Can anyone come up with a simpler explanation of schuler loop, i've tried trusty google but still finding schuler loop hard to understand
Thanks

http://www.pprune.org/tech-log/11907...er-effect.html

Have a read of this if you haven't already, it may help.

The earth wobbles, at a frequency of about 1 wobble per 78 minutes.

An INS doesn't naturally wobble, so therefore it appears to wobble relative to the earth.

This wobble is called the Schuler cycle.

A Schuler loop is a resonant circuit set to the period and amplitude, but in antiphase, to the Schuler cycle.

Adding the output of the Schuler loop to the INS output makes the output correct, relative to the surface of the earth.

G

But note that a strapdown IRS keeps a mathematical equivalent of the stable plaform and reacts to setup errors or gravitational errors in the same way as a stable platform INS - with bounded position errors at the Schuler frequency

It is not true to say an IRS does not display Schuler frequency errors

Dick

Akafrank07

Whatever referece notes you are using, I suggest you get a better set.

That statement is not true

Dick

A lot of rubbish has been said about the schuler oscillation... Much of it found in pilot literature...

It is actually very simple.
If you have a platform that is horizontal when you are in London, it will not be horizontal anymore when you reach Australia, if you keep it in a fixed position (relative to space).
And gyros provide fixed positions relative to space only. So we need some sort of mechanism that will tie the platform relative to the round earth.

In INS systems this is done by measuring acceleration and thereby the speed that we move with.
So if you are moving with XX kts direct south, a tie-mechanism will tilt the platform xx deg/hour so it is kept horizontal with regards to the earth.

So far so good... The problem is then, that this tie mechanism has no clue weather an acceleration is actually caused by the airplane moving, or because the platform is not horizontal.
If the airplane is parked, and the platform for some reason is not horizontal, you will pick up an acceleration due to earth gravity.. This will be interpreted as if the plane was actually moving, and the tie-mechanism will start tilting the platform. The tilting will continue until the platform passes the horizontal, and starts tilting the other way. This is then interpreted as a deceleration, and eventually an acceleration in the opposite direction, causing the tie-mechanism to now tilt the platform back again...And we then have an oscillation....
The frequency of this is quite slow (84 minutes), and unless you dampen this the INS/IRS wold be worthless.
Schuler was a German engineer who claimed that INS/IRS system would be impossible to build, because an accelerometer, is unable to figure out if it is measuring actual acceleration or "false" acceleration due to a tilted platform. He actually published a science paper about this :-D

lasseb

If you "dampen" the response to errors due to incorrect levelling how do you allow the primary function to continue un-damped?
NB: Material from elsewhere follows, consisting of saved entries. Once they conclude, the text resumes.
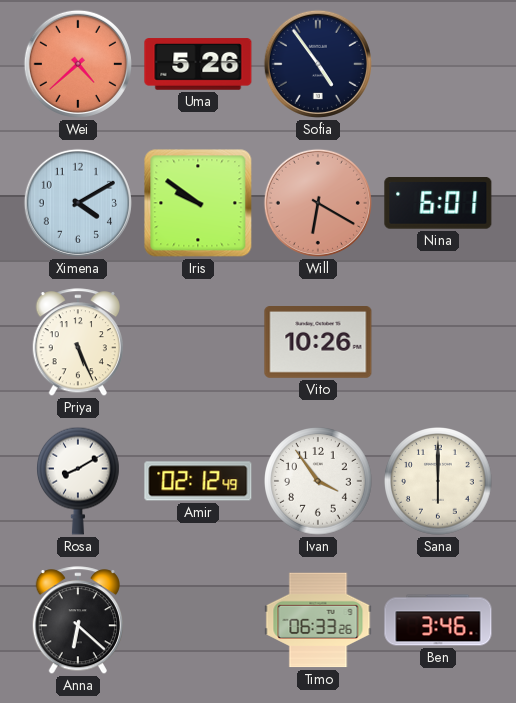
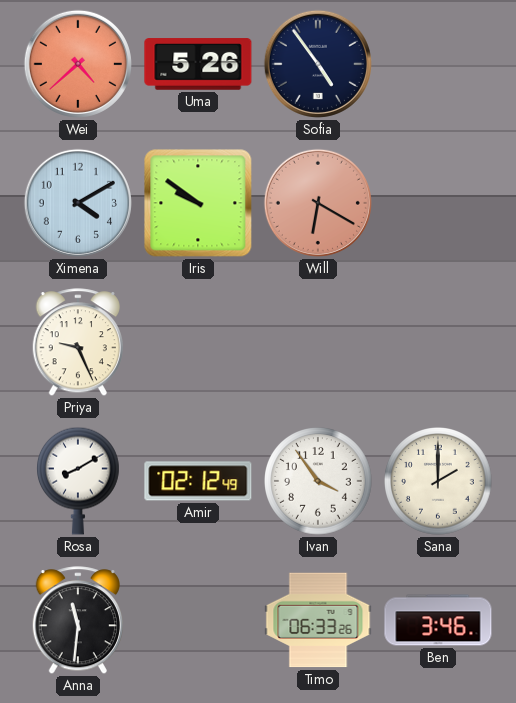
Nina: 6:01 -> none
Priya: 5:26 -> 9:26
Vito: 10:26 -> none
Sana: 6:00 -> 2:00
Anna: 6:22 -> 11:31
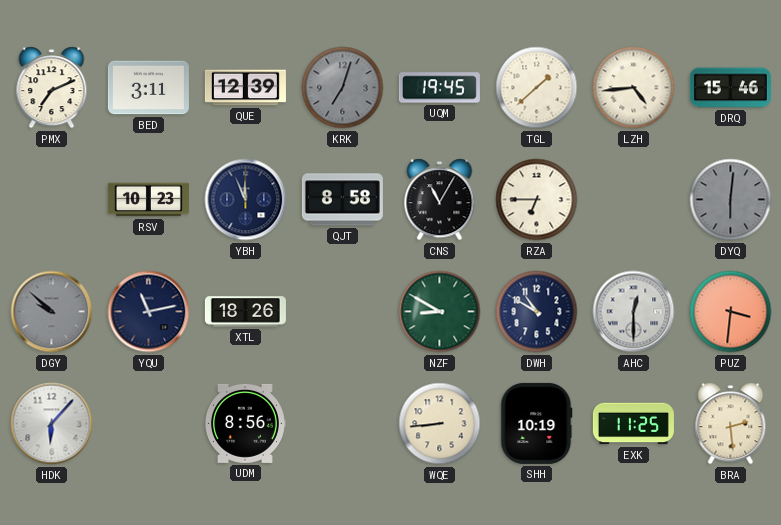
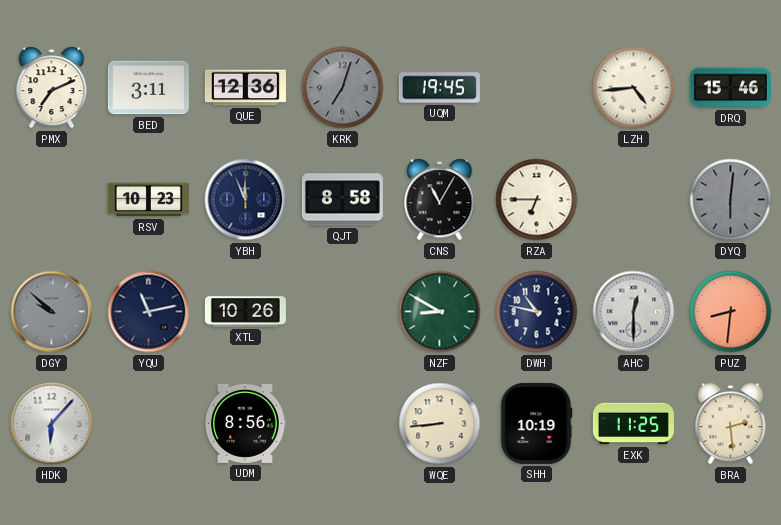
QUE: 12:39 -> 12:36
TGL: 1:38 -> none
XTL: 18:26 -> 10:26
DWH: 10:50 -> 10:47
PUZ: 3:31 -> 8:31
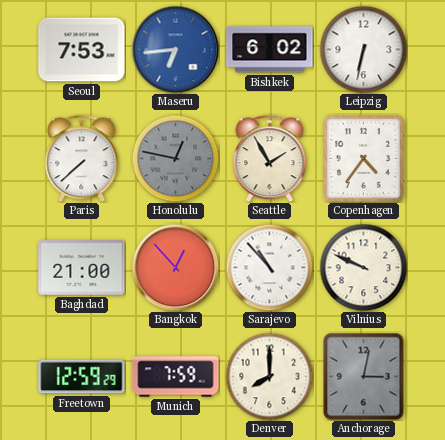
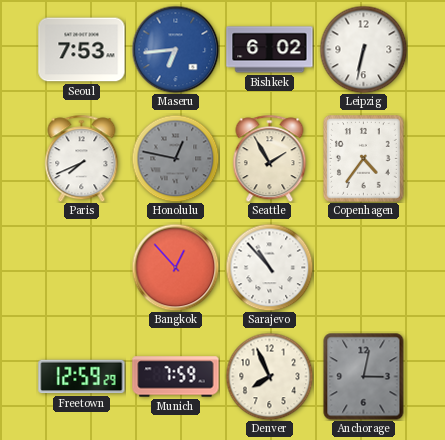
Paris: 7:38 -> 7:41
Baghdad: 21:00 -> none
Vilnius: 9:49 -> none
Denver: 8:00 -> 7:56
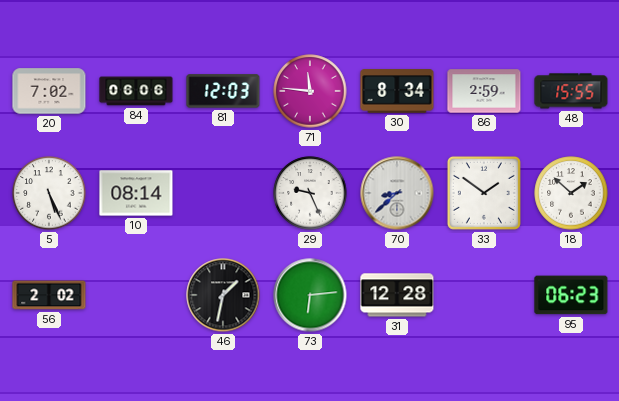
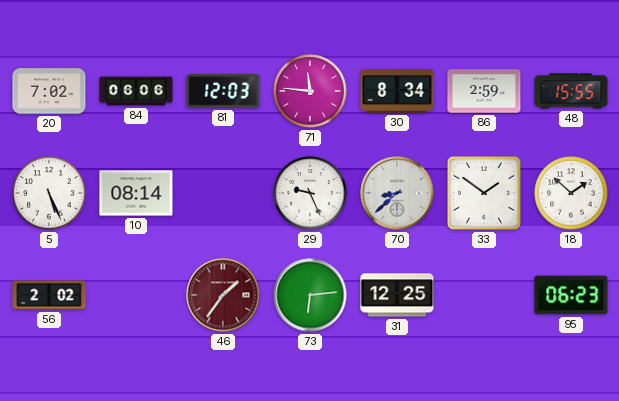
46: 1:32 -> 1:36
46 dial: black -> burgundy
31: 12:28 -> 12:25
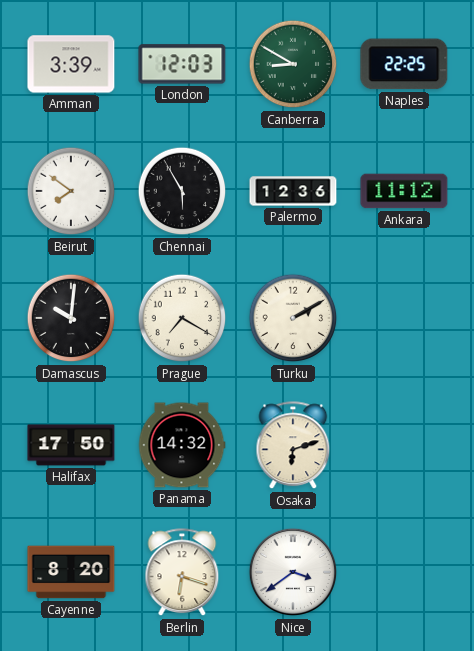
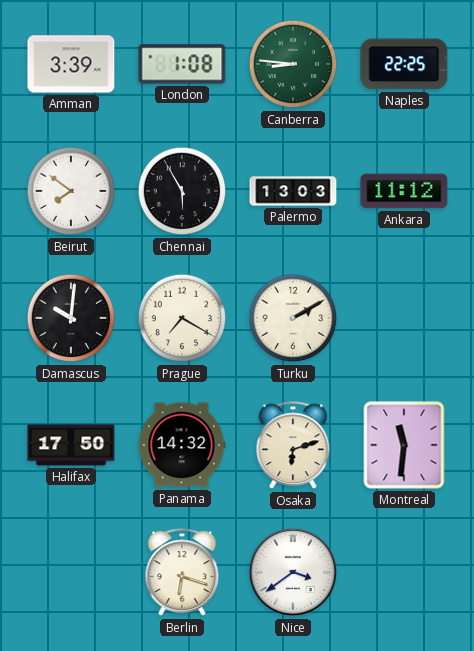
London: 12:03 -> 1:08
Canberra: 8:50 -> 8:46
Palermo: 12:36 -> 13:03
Montreal: none -> 11:31
Cayenne: 8:20 -> none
You are not dampening a response, and it is not incorrect leveling. The platform will always oscillate. That's the nature of a feedback circuit. The idea is just to subtract a known (error) oscillation from the incoming signal.

What you are doing is deducting a very low amplitude/low frequency signal from the input. This signal is (or rather should) correspond to the oscillation of the platform. The signal is generated internally in the INS/IRS computer, based on a math-model of the system.

Measuring raw input from the platform when an aircraft is parked would tell you that the aircraft is moving forth and back (both N/S and E/W) with an 84 minutes oscillation period. Basically it would tell you that you where driving around in a circle ;-). The INS/IRS computer has a model of this signal internally and deducts it from the input signal. If the modeled signal is a perfect match to the actual oscillation of the platform, you'll have a perfect INS/IRS, that tells you that you are actually parked when you are parked ;-)

This compensating circuit is working both in platform and strap-down units. It's just easier to imagine using a platform. but the accelerometer errors exists in both scenarios.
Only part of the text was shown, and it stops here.